_Instructions for the task_
Every line from the one with "Making cities for" through the end of the records below should be restated word for word, and nothing outside that span.

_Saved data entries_
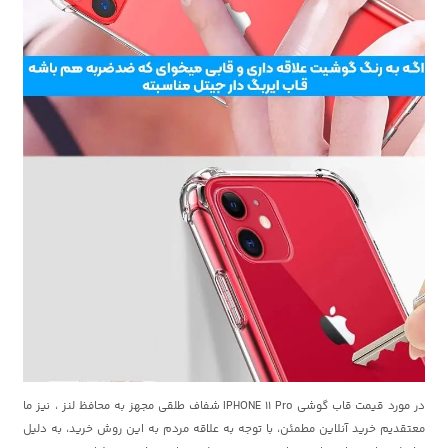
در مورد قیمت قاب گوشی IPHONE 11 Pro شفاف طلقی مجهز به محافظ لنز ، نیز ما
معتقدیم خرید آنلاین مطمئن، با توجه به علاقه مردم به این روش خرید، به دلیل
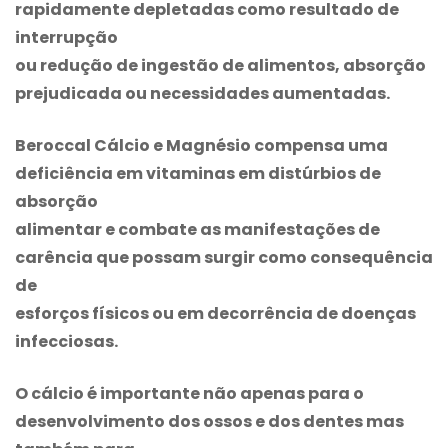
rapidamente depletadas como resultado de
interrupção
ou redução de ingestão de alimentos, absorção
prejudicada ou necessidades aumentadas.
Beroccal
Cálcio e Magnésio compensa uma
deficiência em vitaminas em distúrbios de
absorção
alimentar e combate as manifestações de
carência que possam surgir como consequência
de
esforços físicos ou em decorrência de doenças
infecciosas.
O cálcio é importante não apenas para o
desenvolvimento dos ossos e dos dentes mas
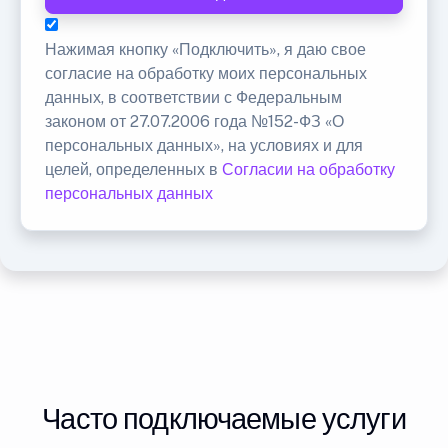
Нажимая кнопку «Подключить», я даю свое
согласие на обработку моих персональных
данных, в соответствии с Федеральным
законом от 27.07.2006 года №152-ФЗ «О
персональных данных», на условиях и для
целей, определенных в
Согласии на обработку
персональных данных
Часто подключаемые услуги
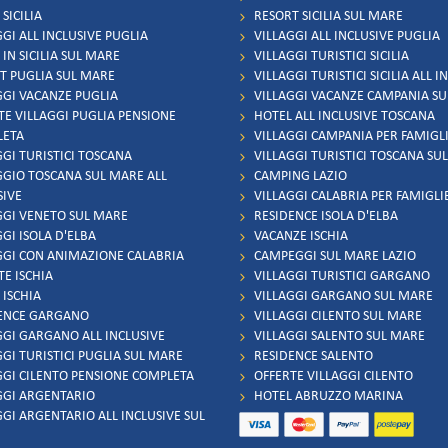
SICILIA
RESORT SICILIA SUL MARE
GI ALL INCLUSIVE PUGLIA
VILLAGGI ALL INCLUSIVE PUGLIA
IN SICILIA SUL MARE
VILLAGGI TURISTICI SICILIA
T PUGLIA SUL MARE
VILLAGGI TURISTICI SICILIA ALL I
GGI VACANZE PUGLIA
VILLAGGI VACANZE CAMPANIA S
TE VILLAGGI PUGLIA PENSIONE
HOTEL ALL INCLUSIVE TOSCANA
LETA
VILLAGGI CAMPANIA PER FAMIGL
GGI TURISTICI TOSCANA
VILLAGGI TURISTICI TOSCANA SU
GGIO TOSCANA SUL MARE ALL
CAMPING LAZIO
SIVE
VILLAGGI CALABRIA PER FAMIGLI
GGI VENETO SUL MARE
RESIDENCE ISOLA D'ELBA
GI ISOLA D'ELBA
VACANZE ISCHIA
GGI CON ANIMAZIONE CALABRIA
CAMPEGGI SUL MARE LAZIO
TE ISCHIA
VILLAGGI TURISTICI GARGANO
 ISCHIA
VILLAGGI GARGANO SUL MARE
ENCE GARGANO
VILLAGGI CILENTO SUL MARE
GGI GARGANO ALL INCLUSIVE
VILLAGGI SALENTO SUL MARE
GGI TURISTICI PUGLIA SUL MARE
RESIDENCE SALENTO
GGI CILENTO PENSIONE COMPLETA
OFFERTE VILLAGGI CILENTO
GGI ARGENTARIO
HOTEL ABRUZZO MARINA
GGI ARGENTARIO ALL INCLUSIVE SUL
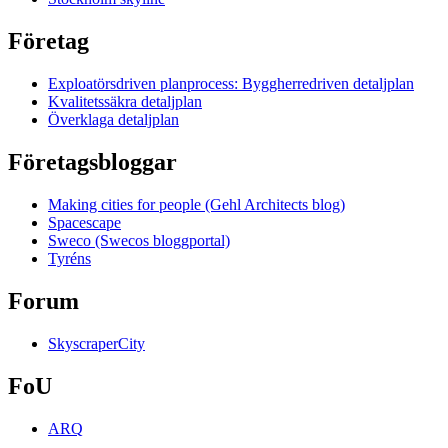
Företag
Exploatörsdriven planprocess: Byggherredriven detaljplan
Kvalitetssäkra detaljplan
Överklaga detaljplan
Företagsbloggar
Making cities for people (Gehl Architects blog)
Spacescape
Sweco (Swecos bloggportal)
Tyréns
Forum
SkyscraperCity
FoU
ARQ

_Completed task_
Making cities for people (Gehl Architects blog)
Spacescape
Sweco (Swecos bloggportal)
Tyréns
Forum
SkyscraperCity
FoU
ARQ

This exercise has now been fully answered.